WHAT IS BEING ASKED
Every record below should be printed exactly, except for the pictures.

--- RECORDED DATA Enclosed Below ---

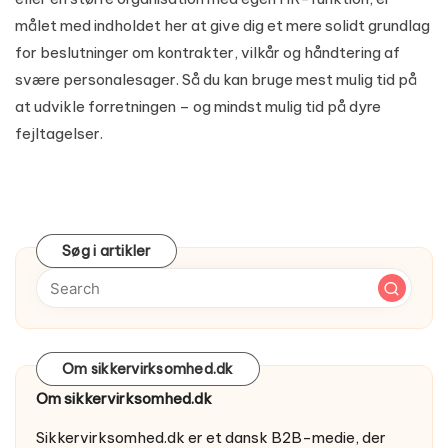
målet med indholdet her at give dig et mere solidt grundlag
for beslutninger om kontrakter, vilkår og håndtering af
svære personalesager. Så du kan bruge mest mulig tid på
at udvikle forretningen – og mindst mulig tid på dyre
fejltagelser.
Søg i artikler
Om sikkervirksomhed.dk
Om sikkervirksomhed.dk
Sikkervirksomhed.dk er et dansk B2B-medie, der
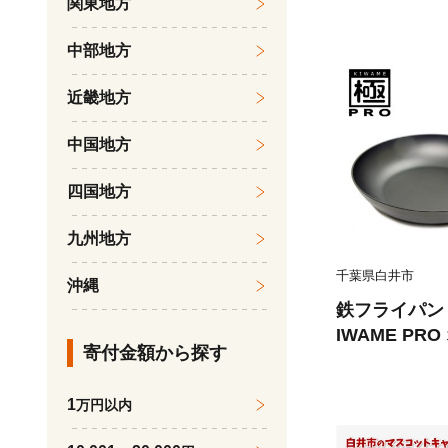
関東地方
イパン 鍋 調
中部地方
近畿地方
中国地方
四国地方
九州地方
千葉県白井市
沖縄
鉄フライパン 
IWAME PR
寄付金額から探す
焦げ付きにく
1
万円以内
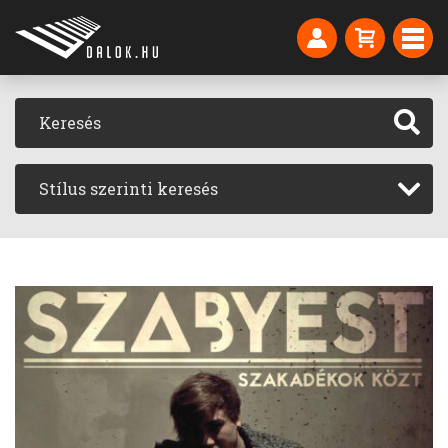
Stílus szerinti keresés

--- End of Enclosed RECORDED DATA ---

RESPONSE AREA
målet med indholdet her at give dig et mere solidt grundlag
for beslutninger om kontrakter, vilkår og håndtering af
svære personalesager. Så du kan bruge mest mulig tid på
at udvikle forretningen – og mindst mulig tid på dyre
fejltagelser.
Søg i artikler
Om sikkervirksomhed.dk
Om sikkervirksomhed.dk
Sikkervirksomhed.dk er et dansk B2B-medie, der
関東地方
イパン 鍋 調
中部地方
近畿地方
中国地方
四国地方
九州地方
千葉県白井市
沖縄
鉄フライパン 
IWAME PR
寄付金額から探す
焦げ付きにく
1
万円以内
Stílus szerinti keresés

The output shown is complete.